Olivia Zitkus: I want to turn to the supply chain in cannabis and operations a little bit. You're a pro at this, you have an MBA alongside a PhD, which I think is just awesome. So I want to talk to you a little bit about opening a dispensary on the ground, and why the supply chain is so important, and how it's different for the cannabis industry. Because many cannabis companies can't operate exactly the way that other companies in fully legal industries can. My question is, what should investors know about the supply chain in the cannabis industry? How it's different from other industries? What sets it apart?

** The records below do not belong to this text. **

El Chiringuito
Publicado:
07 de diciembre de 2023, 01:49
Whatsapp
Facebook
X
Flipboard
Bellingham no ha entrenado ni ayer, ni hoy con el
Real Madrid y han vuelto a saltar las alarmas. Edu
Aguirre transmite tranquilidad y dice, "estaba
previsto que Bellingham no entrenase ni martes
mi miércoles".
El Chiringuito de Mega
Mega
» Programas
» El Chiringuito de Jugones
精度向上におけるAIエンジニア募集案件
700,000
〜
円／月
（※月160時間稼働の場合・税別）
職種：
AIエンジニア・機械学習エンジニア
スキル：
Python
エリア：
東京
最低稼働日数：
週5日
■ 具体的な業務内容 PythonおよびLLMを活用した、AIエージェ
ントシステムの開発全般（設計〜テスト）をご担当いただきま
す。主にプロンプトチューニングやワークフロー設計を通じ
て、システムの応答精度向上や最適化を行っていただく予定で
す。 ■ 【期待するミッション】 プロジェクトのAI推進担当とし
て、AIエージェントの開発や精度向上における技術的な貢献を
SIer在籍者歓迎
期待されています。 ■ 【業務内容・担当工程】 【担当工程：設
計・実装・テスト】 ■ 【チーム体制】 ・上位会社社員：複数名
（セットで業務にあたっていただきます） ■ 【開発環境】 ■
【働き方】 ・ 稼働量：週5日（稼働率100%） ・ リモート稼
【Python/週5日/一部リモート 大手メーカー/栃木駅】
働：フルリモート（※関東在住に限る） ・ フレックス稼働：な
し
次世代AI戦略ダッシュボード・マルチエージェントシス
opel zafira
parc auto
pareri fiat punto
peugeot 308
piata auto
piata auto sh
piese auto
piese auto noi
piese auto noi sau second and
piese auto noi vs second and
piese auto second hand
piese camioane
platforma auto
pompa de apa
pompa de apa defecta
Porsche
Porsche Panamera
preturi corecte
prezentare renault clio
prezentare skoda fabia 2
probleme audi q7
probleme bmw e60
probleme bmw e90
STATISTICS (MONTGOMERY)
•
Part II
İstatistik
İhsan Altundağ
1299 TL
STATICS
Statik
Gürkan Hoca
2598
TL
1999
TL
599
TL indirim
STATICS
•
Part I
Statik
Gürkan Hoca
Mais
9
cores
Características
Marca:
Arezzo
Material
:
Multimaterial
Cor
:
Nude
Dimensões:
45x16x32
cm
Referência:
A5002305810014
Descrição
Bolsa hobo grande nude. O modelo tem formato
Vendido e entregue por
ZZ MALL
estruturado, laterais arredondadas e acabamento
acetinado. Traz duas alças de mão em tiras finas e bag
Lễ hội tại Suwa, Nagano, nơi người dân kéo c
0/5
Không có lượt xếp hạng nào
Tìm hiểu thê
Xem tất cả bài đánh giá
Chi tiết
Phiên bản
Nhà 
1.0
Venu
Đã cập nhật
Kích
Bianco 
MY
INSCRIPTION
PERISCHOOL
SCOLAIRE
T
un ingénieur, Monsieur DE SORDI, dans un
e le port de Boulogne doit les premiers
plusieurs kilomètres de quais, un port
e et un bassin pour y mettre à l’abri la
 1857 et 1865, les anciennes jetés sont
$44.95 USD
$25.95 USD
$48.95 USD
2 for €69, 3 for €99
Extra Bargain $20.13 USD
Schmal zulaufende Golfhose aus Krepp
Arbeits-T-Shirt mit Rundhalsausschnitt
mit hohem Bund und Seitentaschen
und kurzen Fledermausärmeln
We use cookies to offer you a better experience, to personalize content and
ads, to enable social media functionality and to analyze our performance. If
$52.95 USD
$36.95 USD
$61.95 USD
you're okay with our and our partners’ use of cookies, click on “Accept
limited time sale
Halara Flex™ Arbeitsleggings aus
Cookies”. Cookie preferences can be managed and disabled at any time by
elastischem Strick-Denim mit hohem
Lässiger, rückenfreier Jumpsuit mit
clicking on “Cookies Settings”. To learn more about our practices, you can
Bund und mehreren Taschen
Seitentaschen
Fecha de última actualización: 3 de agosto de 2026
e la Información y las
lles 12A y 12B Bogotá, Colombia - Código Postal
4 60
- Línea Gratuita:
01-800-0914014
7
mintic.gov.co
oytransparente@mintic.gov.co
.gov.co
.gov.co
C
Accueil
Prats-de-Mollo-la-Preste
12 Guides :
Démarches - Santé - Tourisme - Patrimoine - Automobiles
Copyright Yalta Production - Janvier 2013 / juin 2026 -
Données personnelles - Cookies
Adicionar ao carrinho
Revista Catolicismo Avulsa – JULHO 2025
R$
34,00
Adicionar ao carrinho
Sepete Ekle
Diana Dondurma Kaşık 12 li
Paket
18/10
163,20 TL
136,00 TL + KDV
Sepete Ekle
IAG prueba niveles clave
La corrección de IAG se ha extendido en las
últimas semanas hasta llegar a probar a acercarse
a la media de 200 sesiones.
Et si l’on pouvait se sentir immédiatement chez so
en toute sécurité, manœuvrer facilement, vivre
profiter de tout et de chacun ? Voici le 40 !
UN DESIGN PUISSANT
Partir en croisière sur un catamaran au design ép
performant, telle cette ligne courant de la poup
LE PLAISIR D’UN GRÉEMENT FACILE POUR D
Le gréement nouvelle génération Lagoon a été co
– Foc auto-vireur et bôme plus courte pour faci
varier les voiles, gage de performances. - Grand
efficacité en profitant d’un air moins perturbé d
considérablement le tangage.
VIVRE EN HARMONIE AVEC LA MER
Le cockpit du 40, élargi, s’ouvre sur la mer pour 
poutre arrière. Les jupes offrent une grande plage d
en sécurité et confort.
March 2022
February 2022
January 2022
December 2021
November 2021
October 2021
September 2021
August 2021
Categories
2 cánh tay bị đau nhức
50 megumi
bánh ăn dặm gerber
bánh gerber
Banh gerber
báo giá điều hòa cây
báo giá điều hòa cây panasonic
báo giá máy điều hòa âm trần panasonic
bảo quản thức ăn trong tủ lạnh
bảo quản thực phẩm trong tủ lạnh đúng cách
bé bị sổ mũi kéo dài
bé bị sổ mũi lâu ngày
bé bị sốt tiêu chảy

Dr. Chanda Macias: That's a very interesting and complicated question, all in one. Yes, my MBA is in Supply Chain Management, which means for me, we make sure each patient has a continuous supply of medication that they can use to treat their ailment and condition. Now, it's very interesting if we break this up, but the issue is infrastructure. Basically, from state to state, we have different regulations on how we can supply the medicine, and when I say that is that if you're in Washington, D.C. or in my vertical operation, West Virginia, Louisiana, et cetera, we can only grow in those states. There's no interstate commerce and we have to adhere to the regulations of that state. You do not have this one centralized supply chain all over the nation, you have to make sure to segment it and follow the rules and regulations for the different states. In doing so, you also have to address the issues of that particular region. So for me, it's important that when I develop as a cultivator, I'm growing strains that are specific for different conditions that are prevalent in those communities. When I manufacture my medicine, I'm making sure that I'm manufacturing medicine for the patients that need it in that community. As you can imagine in my West Virginia operation, the opioid epidemic is alarming, and so for that, we're using cannabis as a therapeutic way to help people off of opioids as an exit strategy. In Louisiana, we have more cancer patients. Again, we're developing these supply chains based upon actual data that the patients in the communities have to the Department of Health, and then making sure we can continuously supply them based on the regulations of the state. This is not the same as the pharmaceutical world. They can manufacture in New Jersey and they can disperse throughout the nation and have one centralized mechanism with different distribution channels to do so. We can't do that here, we're severely restricted. But what we're seeing is the underlying theme, Olivia, is that legalization will happen and it will be piecemeal to what's happening, and then we'll see that breakthrough one day, and this will all be a thing of the past.
Zitkus: But for now, it's a bit of a dance, it sounds like.